Gattorno M, Caorsi R, Meini A, Cattalini M, Federici S , et al.
Pediatrics β’
To analyze whether there were clinical differences between genetically positive and negative patients fulfilling periodic fever, aphthous stomatitis, pharyngitis, and cervical adenitis (PFAPA) syndrome criteria and to test the accuracy of the Gaslini diagnostic score for identifying patients with PFAPA syndrome with higher probabilities of carrying relevant mutations in genes associated with periodic fevers. Complete clinical and genetic information was available for 393 children with periodic fever; 82 had positive genetic test results, 75 had incomplete genetic test results, and 236 had negative results for MVK, TNFRSF1A, and MEFV mutations. Current diagnostic criteria for PFAPA syndrome were applied.

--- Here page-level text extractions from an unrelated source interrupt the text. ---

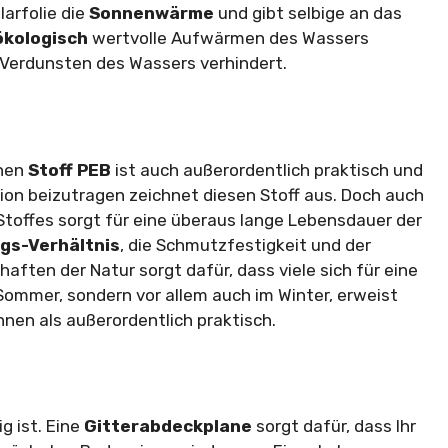
arfolie die
Sonnenwärme
und gibt selbige an das
ökologisch
wertvolle Aufwärmen des Wassers
e Verdunsten des Wassers verhindert.
chen
Stoff PEB
ist auch außerordentlich praktisch und
tion beizutragen zeichnet diesen Stoff aus. Doch auch
toffes sorgt für eine überaus lange Lebensdauer der
gs-Verhältnis
, die Schmutzfestigkeit und der
ften der Natur sorgt dafür, dass viele sich für eine
Sommer, sondern vor allem auch im Winter, erweist
önnen als außerordentlich praktisch.
g ist. Eine
Gitterabdeckplane
sorgt dafür, dass Ihr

Of 393 children, 210 satisfied PFAPA syndrome criteria; 43 carried diagnostic mutations (mevalonate kinase deficiency: n = 33; tumor necrosis factor receptor-associated periodic syndrome: n = 3; familial Mediterranean fever: n = 7), 37 displayed low-penetrance mutations or incomplete genotypes, and 130 demonstrated negative genetic testing results. Genetically positive patients had higher frequencies of abdominal pain and diarrhea (P < .001), vomiting (P = .006), and cutaneous rash and arthralgia (P = .01). Genetically negative patients had a higher frequency of exudative pharyngitis (P = .010). Genetically undetermined patients showed the same pattern of symptom frequency as genetically negative patients. The Gaslini diagnostic score was able to identify 91% of genetically positive patients correctly, with a global accuracy of 66%. The Gaslini diagnostic score represents a useful tool to identify patients meeting PFAPA syndrome criteria and at low risk of carrying relevant mutations in genes associated with periodic fevers.